British experimental-music mag The Wire has one of the first published reviews of Shabazz Palaces' Black Up on stands—remember them?—now (page 60 of the June 2011 issue). Writer Andrew Nosnitsky offers grudging praise for the Seattle hiphop group's Sub Pop debut album.

It feels a little like the record The Jungle Brothers would be making today, had they not succumbed to the conservative callings of the neo-hip House and instead continued their hard lean into the experimentation of J Beez With The Remedy. Set on top of dubstep wobbles, kitchen sink concrète, stop/go breaks and loose jazzy tangents that throw back to Digable days, Shabazz's heady exercises in wordplay are dense and close to indigestible, but they do reward proper marination. Still there's a lingering sense of calculation to their weirdness, the feeling that this is someone's specific idea of what next-level hiphop is supposed to sound like (a very 90s approach in itself) and not the type of batshit creativity bursts that can lead to truly transcendent experimental hiphop.

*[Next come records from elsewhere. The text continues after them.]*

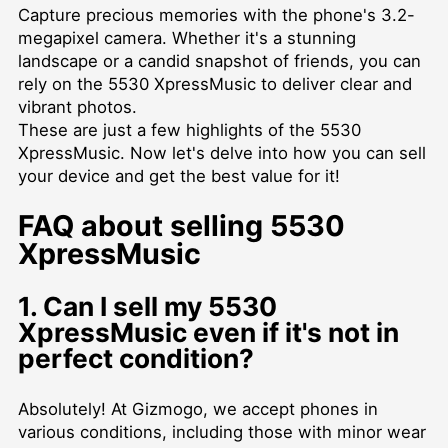
Capture precious memories with the phone's 3.2-
megapixel camera. Whether it's a stunning
landscape or a candid snapshot of friends, you can
rely on the 5530 XpressMusic to deliver clear and
vibrant photos.
These are just a few highlights of the 5530
XpressMusic. Now let's delve into how you can sell
your device and get the best value for it!
FAQ about selling 5530
XpressMusic
1. Can I sell my 5530
XpressMusic even if it's not in
perfect condition?
Absolutely! At Gizmogo, we accept phones in
various conditions, including those with minor wear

I've only heard a few tracks from Black Up, but Nosnitsky's critique seems a bit miserly. Maybe I'm in the minority, but I think amazing weird music rarely happens without calculation, and "someone's specific idea of what next-level hiphop is supposed to sound like" is no bad thing in my mind. Shabazz aren't really the "batshit" types, but their cool-headed, steely-eyed scheming and scrupulous adventurousness already have resulted in plenty of "transcendent experimental hiphop," and I suspect more will be forthcoming on Black Up.